In queste ultime ore la casta dei docenti si sta mobilitando contro i provvedimenti del ministro Gelmini senza capire che questi sono stati emanati proprio per favorire le future generazioni di insegnanti. È inutile che le Siss continuino a sfornare insegnanti quando l’Italia ha uno dei tassi di natalità più bassi del mondo. A che serve? Solo a sfornare disoccupati. La situazione economico-finanziaria dell’Italia, e non solo, con il debito pubblico alle stelle, ereditato da decenni di mal governi della Prima Repubblica, non permette più atti irresponsabili. La scuola non può essere un ufficio di collocamento, ma deve essere un luogo di formazione di quella che sarà la classe dirigente italiana del domani.
L’obiettivo deve essere quello di ridare il primato alle nozioni più che alla logica del 6 politico. Solo con la preparazione adeguata si ridanno dignità e autostima ai giovani che devono competere in un mondo dove regna la globalizzazione e dove i Paesi emergenti sono anche quelli con un sistema scolastico più all’avanguardia di quello attualmente vigente in Italia. Legare i salari alla produttività è una priorità perché la libertà di insegnamento non deve trasformarsi nella libertà di non insegnare e, magari non insegnare proprio quei filosofi un po’ scomodi perché non conformi all’egemonia culturale della sinistra. La Gelmini deve proseguire verso la strada della piena meritocrazia nel corpo docenti onde evitare che questi continui ad essere identificato come una casta che difende solo i propri interessi ma non sa difendersi dai genitori troppo accomodanti e troppo permissivi o dai ragazzi troppo esuberanti. Spesso talmente esuberanti da commettere atti di bullismo anche contro gli insegnanti stessi e questo è un motivo in più per incoraggiare il tirocinio proposto dal ministro Gelmini.

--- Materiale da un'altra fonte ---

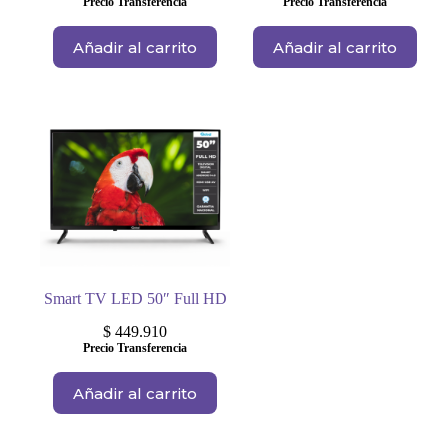
Precio Transferencia
Precio Transferencia
Añadir al carrito
Añadir al carrito
Smart TV LED 50″ Full HD
$
449.910
Precio Transferencia
Añadir al carrito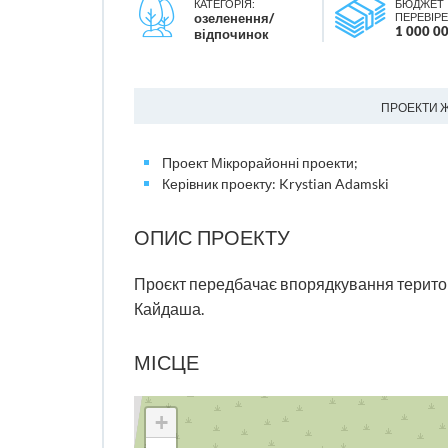
КАТЕГОРІЯ:
БЮДЖЕТ
озеленення/
ПЕРЕВІРЕ
1 000 00
відпочинок
ПРОЕКТИ 
Проект Мікрорайонні проекти;
Керівник проекту: Krystian Adamski
ОПИС ПРОЕКТУ
Проєкт передбачає впорядкування територ
Кайдаша.
МІСЦЕ
+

 Non solo teoria ma pratica ed esperienza. Pretendere esperienza dai professori non significa però nemmeno pretendere che si insegni fino a settant’anni. I ricambi generazionali devono esserci, sono vitali per la scuola del domani ma perché siano di una qualche efficacia devono essere programmati. Le vecchie generazioni di insegnanti devono mettere la loro esperienza e professionalità a disposizione delle giovani leve di professori.